* **Provided entries**
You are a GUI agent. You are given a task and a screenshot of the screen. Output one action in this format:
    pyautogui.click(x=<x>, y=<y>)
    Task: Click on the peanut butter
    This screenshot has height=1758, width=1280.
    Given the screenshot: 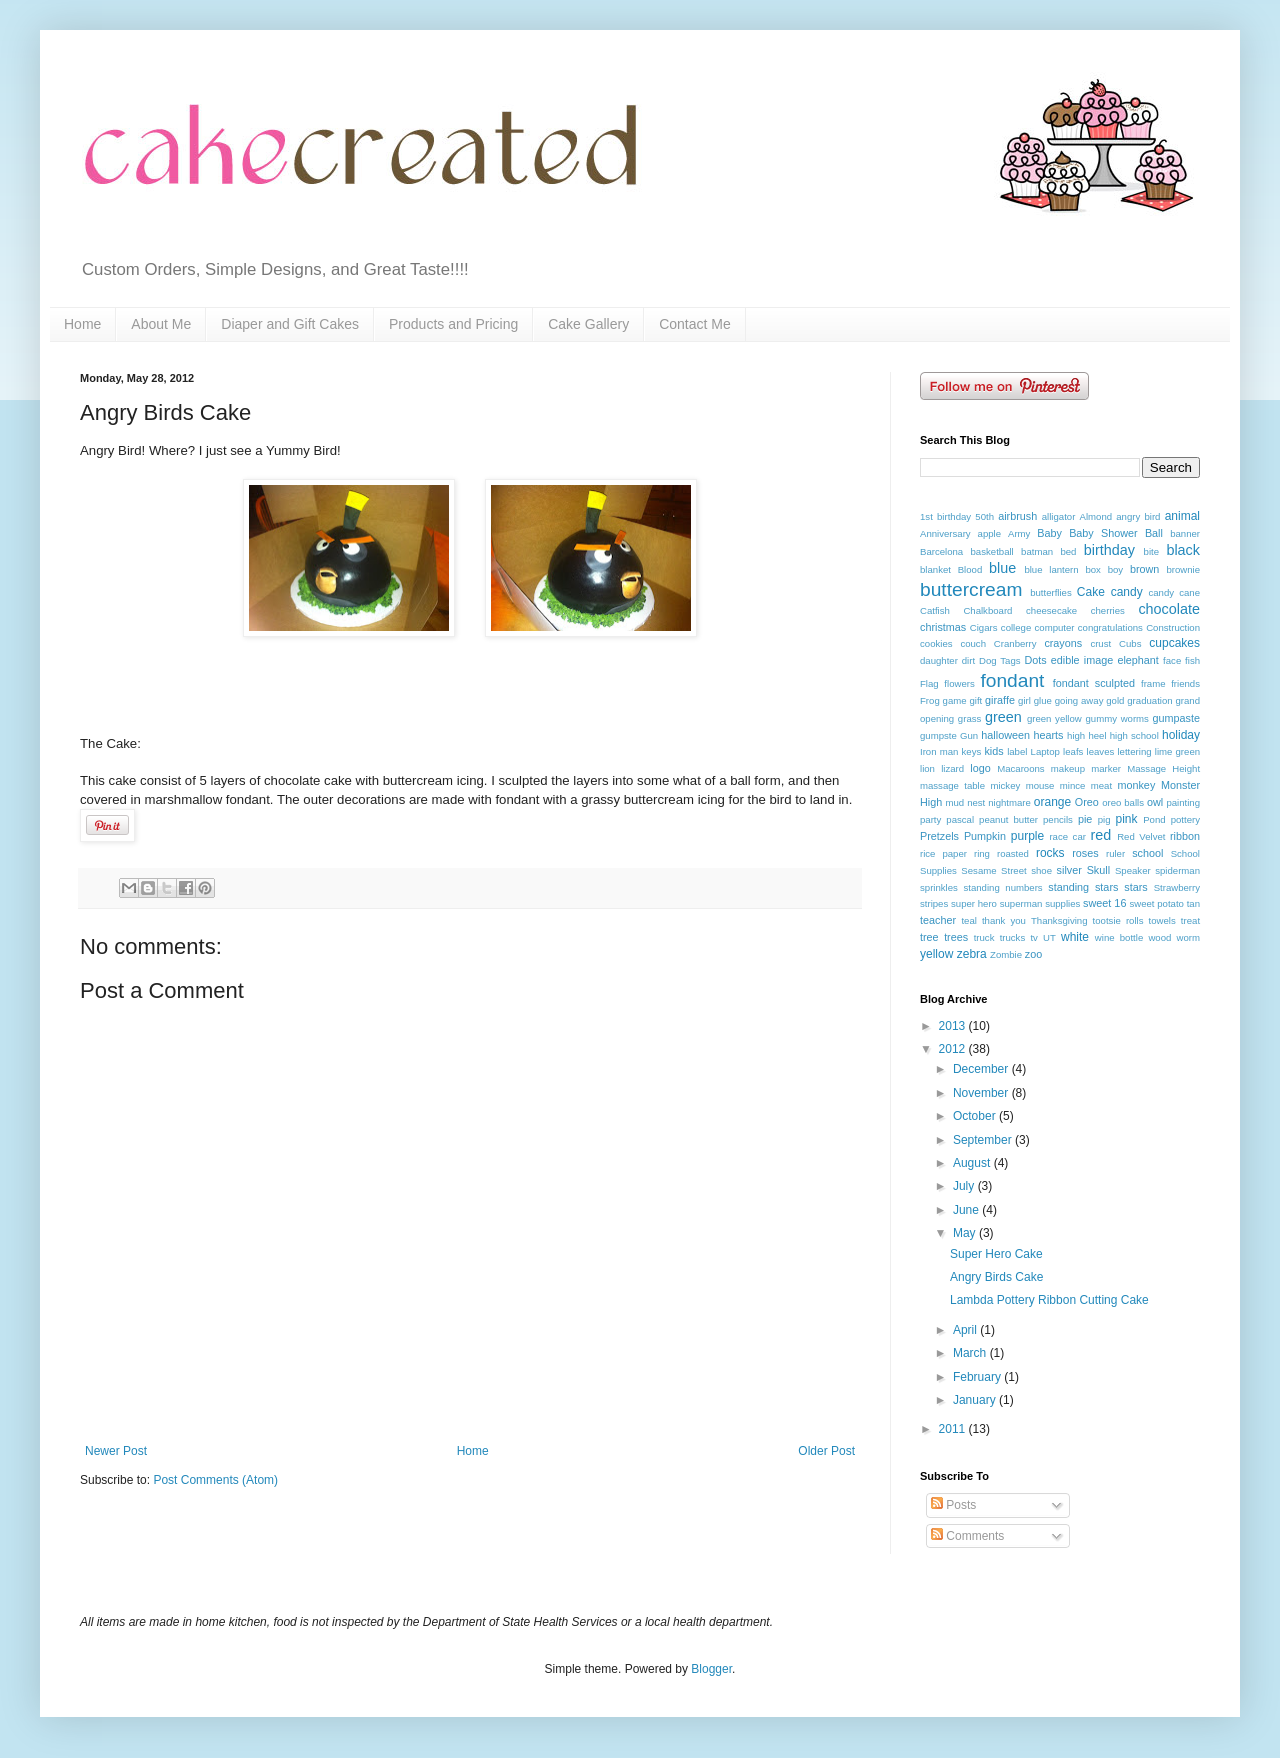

* **Task description**
The material above is to be transcribed exactly, with all pictures omitted.

* **Your solution**
You are a GUI agent. You are given a task and a screenshot of the screen. Output one action in this format:
    pyautogui.click(x=<x>, y=<y>)
    Task: Click on the peanut butter
    This screenshot has height=1758, width=1280.
    Given the screenshot: 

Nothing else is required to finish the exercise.